**WHAT YOU SHOULD DO**
What follows is a set of records; repeat them exactly, without the pictures.

Records excerpted from a collection
- Opening Delimiter -

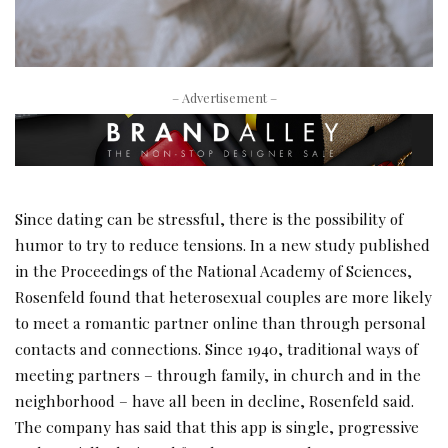
– Advertisement –
Since dating can be stressful, there is the possibility of
humor to try to reduce tensions. In a new study published
in the Proceedings of the National Academy of Sciences,
Rosenfeld found that heterosexual couples are more likely
to meet a romantic partner online than through personal
contacts and connections. Since 1940, traditional ways of
meeting partners – through family, in church and in the
neighborhood – have all been in decline, Rosenfeld said.
The company has said that this app is single, progressive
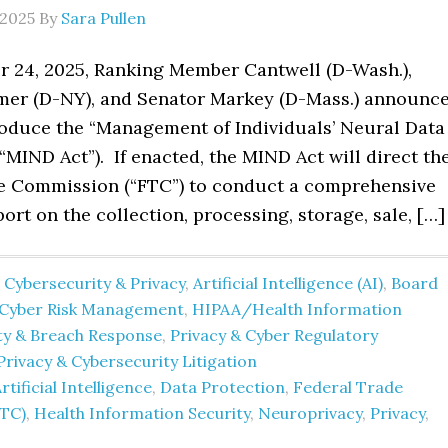
 2025
By
Sara Pullen
 24, 2025, Ranking Member Cantwell (D-Wash.),
er (D-NY), and Senator Markey (D-Mass.) announc
troduce the “Management of Individuals’ Neural Data
(“MIND Act”). If enacted, the MIND Act will direct th
e Commission (“FTC”) to conduct a comprehensive
ort on the collection, processing, storage, sale, […]
 Cybersecurity & Privacy
,
Artificial Intelligence (AI)
,
Board
Cyber Risk Management
,
HIPAA/Health Information
ity & Breach Response
,
Privacy & Cyber Regulatory
Privacy & Cybersecurity Litigation
rtificial Intelligence
,
Data Protection
,
Federal Trade
TC)
,
Health Information Security
,
Neuroprivacy
,
Privacy
,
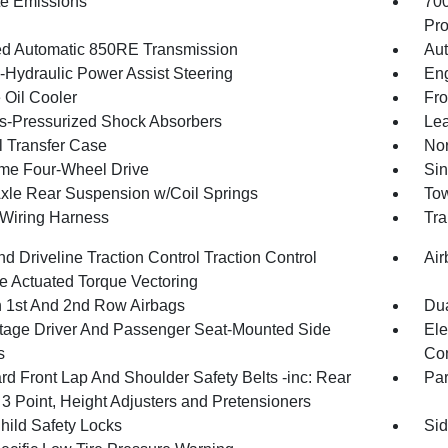
te Emissions
70
Pro
d Automatic 850RE Transmission
Aut
o-Hydraulic Power Assist Steering
Eng
 Oil Cooler
Fro
-Pressurized Shock Absorbers
Lea
 Transfer Case
Nor
ime Four-Wheel Drive
Sin
Axle Rear Suspension w/Coil Springs
Tow
r Wiring Harness
Tra
d Driveline Traction Control Traction Control
Air
e Actuated Torque Vectoring
n 1st And 2nd Row Airbags
Dua
tage Driver And Passenger Seat-Mounted Side
Ele
s
Con
rd Front Lap And Shoulder Safety Belts -inc: Rear
Pa
 3 Point, Height Adjusters and Pretensioners
hild Safety Locks
Sid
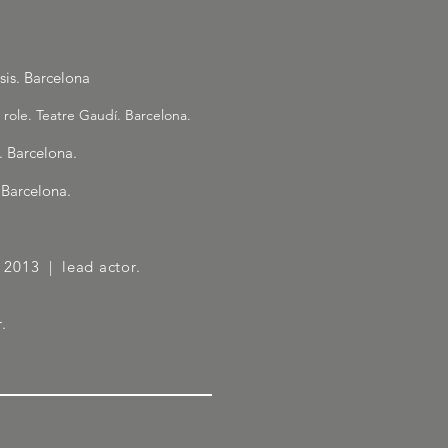
is. Barcelona
 role. Teatre Gaudí. Barcelona.
. Barcelona.
 Barcelona.
 | 2013
| lead actor.
.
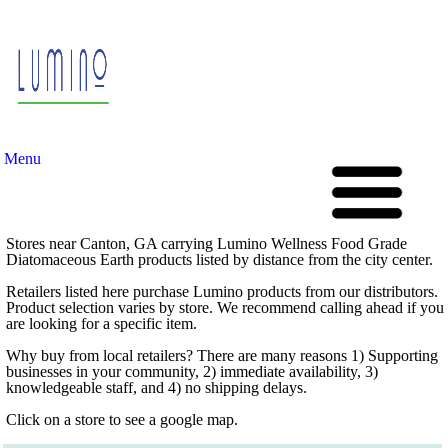
Menu
Stores near Canton, GA carrying Lumino Wellness Food Grade
Diatomaceous Earth products listed by distance from the city center.
Retailers listed here purchase Lumino products from our distributors.
Product selection varies by store. We recommend calling ahead if you
are looking for a specific item.
Why buy from local retailers? There are many reasons 1) Supporting
businesses in your community, 2) immediate availability, 3)
knowledgeable staff, and 4) no shipping delays.
Click on a store to see a google map.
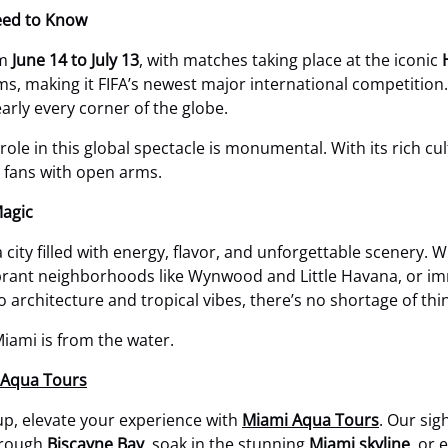
eed to Know
om
June 14 to July 13
, with matches taking place at the iconic
s, making it FIFA’s newest major international competition. 
early every corner of the globe.
s role in this global spectacle is monumental. With its rich cu
e fans with open arms.
Magic
a city filled with energy, flavor, and unforgettable scenery.
brant neighborhoods like Wynwood and Little Havana, or imm
o architecture and tropical vibes, there’s no shortage of thi
iami is from the water.
i Aqua Tours
up, elevate your experience with
Miami Aqua Tours
. Our sig
hrough
Biscayne Bay
, soak in the stunning
Miami skyline
, or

- Closing Delimiter -

**RESPONSE TO THIS EXERCISE**
– Advertisement –
Since dating can be stressful, there is the possibility of
humor to try to reduce tensions. In a new study published
in the Proceedings of the National Academy of Sciences,
Rosenfeld found that heterosexual couples are more likely
to meet a romantic partner online than through personal
contacts and connections. Since 1940, traditional ways of
meeting partners – through family, in church and in the
neighborhood – have all been in decline, Rosenfeld said.
The company has said that this app is single, progressive
 2025
By
Sara Pullen
 24, 2025, Ranking Member Cantwell (D-Wash.),
er (D-NY), and Senator Markey (D-Mass.) announc
troduce the “Management of Individuals’ Neural Data
(“MIND Act”). If enacted, the MIND Act will direct th
e Commission (“FTC”) to conduct a comprehensive
ort on the collection, processing, storage, sale, […]
 Cybersecurity & Privacy
,
Artificial Intelligence (AI)
,
Board
Cyber Risk Management
,
HIPAA/Health Information
ity & Breach Response
,
Privacy & Cyber Regulatory
Privacy & Cybersecurity Litigation
rtificial Intelligence
,
Data Protection
,
Federal Trade
TC)
,
Health Information Security
,
Neuroprivacy
,
Privacy
,
te Emissions
70
Pro
d Automatic 850RE Transmission
Aut
o-Hydraulic Power Assist Steering
Eng
 Oil Cooler
Fro
-Pressurized Shock Absorbers
Lea
 Transfer Case
Nor
ime Four-Wheel Drive
Sin
Axle Rear Suspension w/Coil Springs
Tow
r Wiring Harness
Tra
d Driveline Traction Control Traction Control
Air
e Actuated Torque Vectoring
n 1st And 2nd Row Airbags
Dua
tage Driver And Passenger Seat-Mounted Side
Ele
s
Con
rd Front Lap And Shoulder Safety Belts -inc: Rear
Pa
 3 Point, Height Adjusters and Pretensioners
hild Safety Locks
Sid
is. Barcelona
 role. Teatre Gaudí. Barcelona.
. Barcelona.
 Barcelona.
 | 2013
| lead actor.
.
Menu
Stores near Canton, GA carrying Lumino Wellness Food Grade
Diatomaceous Earth products listed by distance from the city center.
Retailers listed here purchase Lumino products from our distributors.
Product selection varies by store. We recommend calling ahead if you
are looking for a specific item.
Why buy from local retailers? There are many reasons 1) Supporting
businesses in your community, 2) immediate availability, 3)
knowledgeable staff, and 4) no shipping delays.
Click on a store to see a google map.
eed to Know
om
June 14 to July 13
, with matches taking place at the iconic
s, making it FIFA’s newest major international competition. 
early every corner of the globe.
s role in this global spectacle is monumental. With its rich cu
e fans with open arms.
Magic
a city filled with energy, flavor, and unforgettable scenery.
brant neighborhoods like Wynwood and Little Havana, or imm
o architecture and tropical vibes, there’s no shortage of thi
iami is from the water.
i Aqua Tours
up, elevate your experience with
Miami Aqua Tours
. Our sig
hrough
Biscayne Bay
, soak in the stunning
Miami skyline
, or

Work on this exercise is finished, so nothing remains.